ACTIVITY ▸
What lines of the material below hold the string "penalties"? Copy them out.

LISTED ENTRIES ▸
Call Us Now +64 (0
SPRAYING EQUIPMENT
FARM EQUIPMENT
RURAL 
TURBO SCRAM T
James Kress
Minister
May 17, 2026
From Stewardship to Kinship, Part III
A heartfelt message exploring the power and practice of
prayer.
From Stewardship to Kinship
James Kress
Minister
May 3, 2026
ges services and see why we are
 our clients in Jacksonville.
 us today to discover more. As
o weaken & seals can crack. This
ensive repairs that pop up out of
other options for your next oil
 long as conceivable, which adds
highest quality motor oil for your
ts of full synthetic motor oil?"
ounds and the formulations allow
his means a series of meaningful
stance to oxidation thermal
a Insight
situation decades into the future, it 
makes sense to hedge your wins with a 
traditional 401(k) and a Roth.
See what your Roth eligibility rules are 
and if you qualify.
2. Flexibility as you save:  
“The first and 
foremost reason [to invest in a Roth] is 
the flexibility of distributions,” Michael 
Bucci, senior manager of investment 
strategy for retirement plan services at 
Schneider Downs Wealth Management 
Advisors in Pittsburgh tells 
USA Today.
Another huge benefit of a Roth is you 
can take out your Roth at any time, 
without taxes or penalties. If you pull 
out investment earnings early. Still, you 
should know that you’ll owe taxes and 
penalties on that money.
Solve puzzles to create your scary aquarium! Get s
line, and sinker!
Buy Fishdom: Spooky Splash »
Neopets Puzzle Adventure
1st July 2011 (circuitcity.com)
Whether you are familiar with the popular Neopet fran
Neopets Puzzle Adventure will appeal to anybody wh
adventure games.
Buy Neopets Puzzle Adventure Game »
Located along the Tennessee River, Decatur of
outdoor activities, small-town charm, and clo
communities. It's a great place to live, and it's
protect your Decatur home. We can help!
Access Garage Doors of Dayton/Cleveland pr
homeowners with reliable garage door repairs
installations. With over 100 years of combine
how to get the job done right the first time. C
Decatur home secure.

OUTPUT BELOW ▸
without taxes or penalties. If you pull 
penalties on that money.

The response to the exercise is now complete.